If you get errors about the C++ headers, such as <vector>, it’s because you still need to build libc++: run ninja cxx.

Step 4: Bootstrap check-clang and libc++.

Here we will instruct CMake to build Clang again, using the Clang we just built. There is apparently an official way to bootstrap Clang (probably out-of-date). However, I use an approach inspired by the CMake FAQ. Note that we will not be installing Clang over top of the system compiler; that would be super dangerous and you should never do it!

mkdir $ROOT/llvm-project/build2
cd $ROOT/llvm-project/build2
CXX="$ROOT/llvm-project/build/bin/clang++" \
cmake -G Ninja \
    -DDEFAULT_SYSROOT="$(xcrun --show-sdk-path)" \
    -DLLVM_ENABLE_PROJECTS="clang;libcxx;libcxxabi" \
    -DCMAKE_BUILD_TYPE=RelWithDebInfo ../llvm
ninja clang cxx
ninja check-clang check-cxx

Now you have built two versions of clang++: $ROOT/llvm-project/build/bin/clang++ is the version built with your system compiler, and $ROOT/llvm-project/build2/bin/clang++ is the version built with that version. You can extend this to build3, build4, etc.

Making cxx will build libc++.dylib, libc++.a, and libc++abi.dylib. Making cxxabi will build libc++abi.a. Making check-cxx will build libc++experimental.a. (Unfortunately, compiler-rt will not build on OSX.)

This time, cmake takes about 58 seconds; ninja clang takes about 153 minutes. ninja check-clang takes another 53 minutes: 36 minutes to build a bunch of additional tools, and then 17 minutes to run the actual tests. ninja cxx takes about 84 seconds. ninja check-cxx takes about 50 minutes (but see the caveat below about cxx_under_test).

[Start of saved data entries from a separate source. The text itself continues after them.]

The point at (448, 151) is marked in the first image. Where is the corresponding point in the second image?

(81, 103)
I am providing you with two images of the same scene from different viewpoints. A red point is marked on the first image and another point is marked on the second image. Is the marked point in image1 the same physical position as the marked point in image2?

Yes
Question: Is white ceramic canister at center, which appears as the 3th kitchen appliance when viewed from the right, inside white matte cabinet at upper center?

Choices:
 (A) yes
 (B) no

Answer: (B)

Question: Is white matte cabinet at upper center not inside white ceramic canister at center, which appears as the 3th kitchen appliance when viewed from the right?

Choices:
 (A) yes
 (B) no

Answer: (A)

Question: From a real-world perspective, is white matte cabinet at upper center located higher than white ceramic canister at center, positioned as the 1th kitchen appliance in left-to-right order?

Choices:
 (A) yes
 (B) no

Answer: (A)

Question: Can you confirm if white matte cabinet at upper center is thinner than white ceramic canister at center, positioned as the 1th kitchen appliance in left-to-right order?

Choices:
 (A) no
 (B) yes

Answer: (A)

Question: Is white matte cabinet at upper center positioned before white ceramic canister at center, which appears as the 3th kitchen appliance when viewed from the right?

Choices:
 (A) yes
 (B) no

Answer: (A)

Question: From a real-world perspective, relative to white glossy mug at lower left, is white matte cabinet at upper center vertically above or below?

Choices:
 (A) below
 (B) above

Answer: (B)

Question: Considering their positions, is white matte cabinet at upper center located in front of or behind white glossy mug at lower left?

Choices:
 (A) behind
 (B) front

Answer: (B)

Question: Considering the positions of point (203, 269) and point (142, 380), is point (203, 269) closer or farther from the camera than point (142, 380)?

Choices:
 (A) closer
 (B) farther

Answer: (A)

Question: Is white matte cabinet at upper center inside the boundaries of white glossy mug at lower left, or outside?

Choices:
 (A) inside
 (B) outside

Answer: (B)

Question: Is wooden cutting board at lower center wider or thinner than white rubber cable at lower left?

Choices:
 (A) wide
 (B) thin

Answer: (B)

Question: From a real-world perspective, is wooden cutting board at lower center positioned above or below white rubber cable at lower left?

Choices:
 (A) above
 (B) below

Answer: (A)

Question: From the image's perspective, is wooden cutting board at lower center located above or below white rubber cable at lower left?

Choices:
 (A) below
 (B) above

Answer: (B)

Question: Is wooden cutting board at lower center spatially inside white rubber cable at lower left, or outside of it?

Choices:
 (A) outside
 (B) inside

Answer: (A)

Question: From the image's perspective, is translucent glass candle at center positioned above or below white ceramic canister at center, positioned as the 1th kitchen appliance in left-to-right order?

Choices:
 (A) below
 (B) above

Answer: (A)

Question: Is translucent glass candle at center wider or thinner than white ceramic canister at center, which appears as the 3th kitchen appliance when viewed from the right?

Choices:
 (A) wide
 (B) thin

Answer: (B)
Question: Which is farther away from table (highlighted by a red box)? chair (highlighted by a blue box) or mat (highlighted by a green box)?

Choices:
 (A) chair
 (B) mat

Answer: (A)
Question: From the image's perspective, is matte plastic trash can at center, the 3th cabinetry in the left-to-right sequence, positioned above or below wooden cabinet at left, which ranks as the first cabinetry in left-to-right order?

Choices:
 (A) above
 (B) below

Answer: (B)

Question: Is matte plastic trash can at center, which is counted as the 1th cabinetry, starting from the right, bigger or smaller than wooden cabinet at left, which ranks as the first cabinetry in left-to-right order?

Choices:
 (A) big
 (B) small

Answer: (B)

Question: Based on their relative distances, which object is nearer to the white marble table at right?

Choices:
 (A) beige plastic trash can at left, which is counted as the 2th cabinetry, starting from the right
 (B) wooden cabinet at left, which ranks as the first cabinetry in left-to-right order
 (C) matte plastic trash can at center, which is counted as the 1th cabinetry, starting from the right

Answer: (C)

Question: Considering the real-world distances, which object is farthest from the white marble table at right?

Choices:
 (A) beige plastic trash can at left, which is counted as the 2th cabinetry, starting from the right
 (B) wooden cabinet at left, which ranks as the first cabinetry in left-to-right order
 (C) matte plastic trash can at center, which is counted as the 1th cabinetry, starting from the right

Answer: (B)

Step 5: Run specific tests.

Running a specific test or directory-of-tests for any product is easy:

cd $ROOT/llvm-project/build2
./bin/llvm-lit -sv ../llvm/test/Analysis
./bin/llvm-lit -sv ../clang/test/ARCMT
./bin/llvm-lit -sv ../libcxx/test/std/re

However, before you can successfully run one of these lines, you must have run the corresponding one of make check-{llvm,clang,cxx} at least once, to initialize the right stuff under the build2 directory.

(Thanks to Brian Cain for documenting this recipe.)

But watch out — both make check-cxx and llvm-lit will by default use your system compiler to run the libc++ tests! This is not what you want! Tell llvm-lit to use your newly built Clang by passing the cxx_under_test parameter, like this:

./bin/llvm-lit -sv --param cxx_under_test=`pwd`/bin/clang ../libcxx/test/

On my laptop, this command line again takes about 50 minutes to run all the libc++ tests, but this time it correctly uses the bootstrapped compiler.